Gharamohammadi Ali, Bagheri Mohammad Omid, Abu-Sardanah Serene, Riad Michael M Y R, Abedi Hajar, Ansariyan Ahmad, Wang Kang, Saragadam Ashish, Chumachenko Dmytro, Abhari Shahabeddin, Morita Plinio Pelegrini, Khajepour Amir, Shaker George
Department of Mechanical and Mechatronics Engineering, University of Waterloo, Waterloo, ON, Canada.
Department of Electrical and Computer Engineering, University of Waterloo, Waterloo, ON, Canada.
Sci Rep. 2025 Jan 9;15(1):1392. doi: 10.1038/s41598-024-80062-5.
The integration of radar technology into smart furniture represents a practical approach to health monitoring, circumventing the concerns regarding user convenience and privacy often encountered by conventional smart home systems. Radar technology's inherent non-contact methodology, privacy-preserving features, adaptability to diverse environmental conditions, and high precision characteristics collectively establish it a compelling alternative for comprehensive health monitoring within domestic environments. In this paper, we introduce a millimeter (mm)-wave radar system positioned strategically behind a seat, featuring an algorithm capable of identifying unique cardiac waveform patterns for healthy subjects.
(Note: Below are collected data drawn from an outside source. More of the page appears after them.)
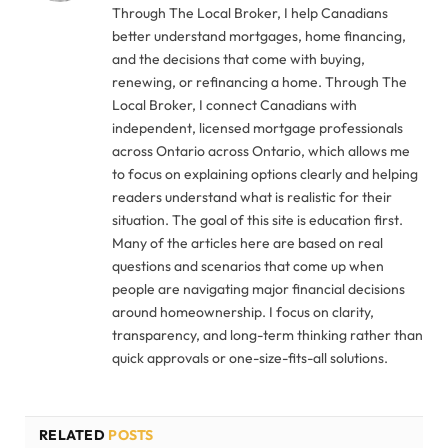
Through The Local Broker, I help Canadians
better understand mortgages, home financing,
and the decisions that come with buying,
renewing, or refinancing a home. Through The
Local Broker, I connect Canadians with
independent, licensed mortgage professionals
across Ontario across Ontario, which allows me
to focus on explaining options clearly and helping
readers understand what is realistic for their
situation. The goal of this site is education first.
Many of the articles here are based on real
questions and scenarios that come up when
people are navigating major financial decisions
around homeownership. I focus on clarity,
transparency, and long-term thinking rather than
quick approvals or one-size-fits-all solutions.
RELATED
POSTS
These patterns are characterized by two peaks followed by a valley in each cycle, which can be correlated to Electrocardiogram (ECG), enabling effective cardiac waveform monitoring. The provided algorithm excels in discerning variations in heart patterns, particularly in individuals with prolonged corrected QT intervals, by minimizing high frequency breathing interference and ensuring accurate pattern recognition. Additionally, this paper addresses the influence of body movements in seated individuals, conducting a comprehensive study on heart rate variability and estimation. Experiment results demonstrate a maximum interbeat intervals (IBI) error of 30 milliseconds and an average relative error of 4.8% in heart rate estimation, showcasing the efficacy of the proposed method utilizing variational mode decomposition and a multi-bin approach.
将雷达技术集成到智能家具中是一种用于健康监测的切实可行的方法,避免了传统智能家居系统常常遇到的用户便利性和隐私方面的问题。雷达技术固有的非接触式方法、隐私保护特性、对各种环境条件的适应性以及高精度特性,共同使其成为家庭环境中进行全面健康监测的极具吸引力的选择。在本文中,我们介绍了一种毫米波雷达系统,该系统被战略性地放置在座椅后方,其算法能够识别健康受试者独特的心脏波形模式。这些模式的特征是每个周期有两个峰值,随后是一个波谷,这可以与心电图(ECG)相关联,从而实现有效的心脏波形监测。所提供的算法擅长辨别心脏模式的变化,特别是对于校正QT间期延长的个体,通过最小化高频呼吸干扰并确保准确的模式识别来实现。此外,本文探讨了坐姿个体身体运动的影响,对心率变异性和估计进行了全面研究。实验结果表明,在心率估计中,最大心跳间期(IBI)误差为30毫秒,平均相对误差为4.8%,展示了利用变分模态分解和多箱方法的所提方法的有效性。